Die überarbeitete Richtlinie deckt eine Vielzahl von luftverschmutzenden Substanzen ab, darunter Feinstaub und Partikel (PM2,5 und PM10), Stickstoffdioxid (NO2), Schwefeldioxid (SO2), Benzol, Arsen, Blei und Nickel, um nur einige zu nennen. So sollen die Jahresgrenzwerte für die Schadstoffe mit den nachweislich größten Auswirkungen auf die menschliche Gesundheit, PM2,5 und NO2, von 25 Mikrogramm pro Kubikmeter Luft (µg/m³) auf 10 µg/m³ beziehungsweise von 40 µg/m³ auf 20 µg/m³ gesenkt werden.
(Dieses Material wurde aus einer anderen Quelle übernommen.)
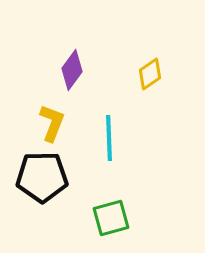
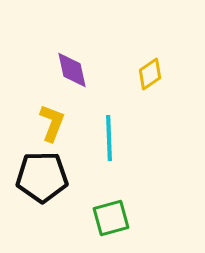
purple diamond: rotated 48 degrees counterclockwise
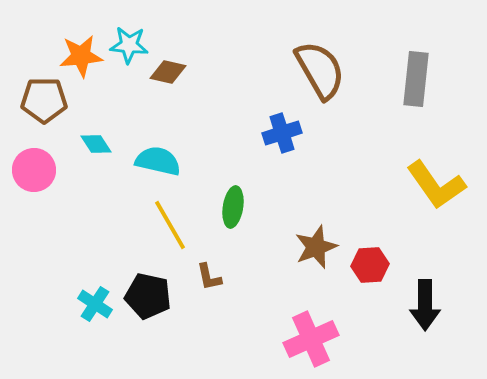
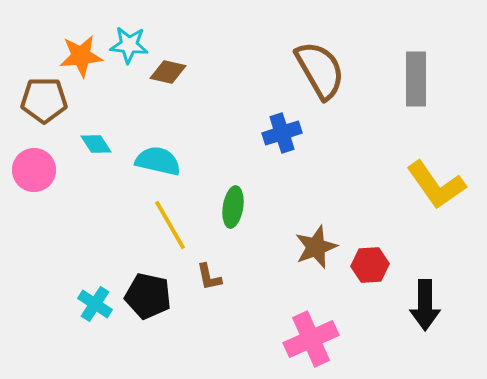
gray rectangle: rotated 6 degrees counterclockwise
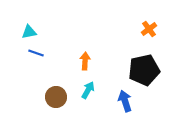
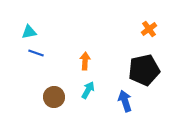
brown circle: moved 2 px left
Die WHO-Richtwerte liegen bei 5 µg/m³ für PM2,5 und 10 µg/m³ für NO2, die EU würde – wenn es nach dem Rat geht – die empfohlenen Werte also schlicht verdoppeln.
Zudem sieht der Text des Rates bei der Einhaltung der Luftqualitätsgrenzwerte „eine gewisse Flexibilität“ vor, besonders in Gebieten, „in denen die Einhaltung der Richtlinie innerhalb der Frist aufgrund standortspezifischer Ausbreitungsmerkmale, ungünstiger klimatischer Bedingungen oder grenzüberschreitender Beiträge unerreichbar wäre“ und wo es viele einkommensschwache Haushalte gibt. Auch wenn der betreffende Mitgliedstaat ein niedrigeres Pro-Kopf-BIP als der EU-Durchschnitt aufweist und wenn die Ergebnisse von Modellanwendungen zeigen, dass die Grenzwerte innerhalb der Frist nicht erreicht werden können, könnten die Mitgliedstaaten eine Verschiebung der Frist um maximal 10 Jahre bis spätestens zum 1. Januar 2040 beantragen.
Die neuen Regeln enthalten auch verpflichtende Luftqualitätspläne für Gebiete, in denen die Schadstoffwerte die in der Richtlinie festgelegten Grenz- und Zielwerte überschreiten, und zwar spätestens drei Jahre nach Feststellung dieser Werte. Die Mitgliedstaaten müssen Alarm- oder Informationsschwellen für bestimmte Luftschadstoffe festlegen, um die Bevölkerung und besonders gefährdete Gruppen vor der Exposition gegenüber erhöhten Konzentrationen solcher Schadstoffe zu schützen. Besteht die Gefahr, dass diese Schwellenwerte überschritten werden, sollten die Mitgliedstaaten kurzfristige Aktionspläne erstellen, in denen Sofortmaßnahmen zur Verringerung der unmittelbaren Gefahr für die menschliche Gesundheit festgelegt werden.
Der Rat möchte die Beurteilung der Luftqualität flexibler gestalten und beispielsweise bei Überschreitung, der in der Richtlinie festgelegten Grenzwerte, nicht zwingend auf Modellrechnungen als Ergänzung zu ortsfesten Messungen zurückgreifen. Die vorgeschlagene neue Richtlinie würde die Mitgliedstaaten auch dazu verpflichten, auf ihrem Hoheitsgebiet mindestens eine übergeordnete Überwachungsstelle einzurichten, die sich nach der Bevölkerungszahl und der Größe richtet. Diese übergeordneten Überwachungsstellen würden mehrere Probenahmestellen kombinieren.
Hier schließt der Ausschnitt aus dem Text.